+++ The records +++
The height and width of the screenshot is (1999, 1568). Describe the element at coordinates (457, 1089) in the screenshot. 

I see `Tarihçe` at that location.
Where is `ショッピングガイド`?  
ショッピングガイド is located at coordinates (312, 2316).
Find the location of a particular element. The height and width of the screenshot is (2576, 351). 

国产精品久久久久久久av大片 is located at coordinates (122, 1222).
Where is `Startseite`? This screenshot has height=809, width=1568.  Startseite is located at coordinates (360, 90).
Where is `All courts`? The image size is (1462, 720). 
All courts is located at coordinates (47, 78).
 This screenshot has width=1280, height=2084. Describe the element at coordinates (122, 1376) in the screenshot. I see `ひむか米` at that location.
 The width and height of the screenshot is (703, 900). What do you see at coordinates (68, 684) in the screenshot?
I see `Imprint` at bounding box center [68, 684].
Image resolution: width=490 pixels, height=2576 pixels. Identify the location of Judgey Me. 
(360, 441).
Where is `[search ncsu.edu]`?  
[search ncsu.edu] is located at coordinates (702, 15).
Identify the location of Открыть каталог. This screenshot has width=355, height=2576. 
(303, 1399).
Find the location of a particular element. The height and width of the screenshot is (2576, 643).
+++
Your goal:
This exercise needs each record retyped exactly as shown.

Response area:
The height and width of the screenshot is (1999, 1568). Describe the element at coordinates (457, 1089) in the screenshot. 

I see `Tarihçe` at that location.
Where is `ショッピングガイド`?  
ショッピングガイド is located at coordinates (312, 2316).
Find the location of a particular element. The height and width of the screenshot is (2576, 351). 

国产精品久久久久久久av大片 is located at coordinates (122, 1222).
Where is `Startseite`? This screenshot has height=809, width=1568.  Startseite is located at coordinates (360, 90).
Where is `All courts`? The image size is (1462, 720). 
All courts is located at coordinates (47, 78).
 This screenshot has width=1280, height=2084. Describe the element at coordinates (122, 1376) in the screenshot. I see `ひむか米` at that location.
 The width and height of the screenshot is (703, 900). What do you see at coordinates (68, 684) in the screenshot?
I see `Imprint` at bounding box center [68, 684].
Image resolution: width=490 pixels, height=2576 pixels. Identify the location of Judgey Me. 
(360, 441).
Where is `[search ncsu.edu]`?  
[search ncsu.edu] is located at coordinates (702, 15).
Identify the location of Открыть каталог. This screenshot has width=355, height=2576. 
(303, 1399).
Find the location of a particular element. The height and width of the screenshot is (2576, 643).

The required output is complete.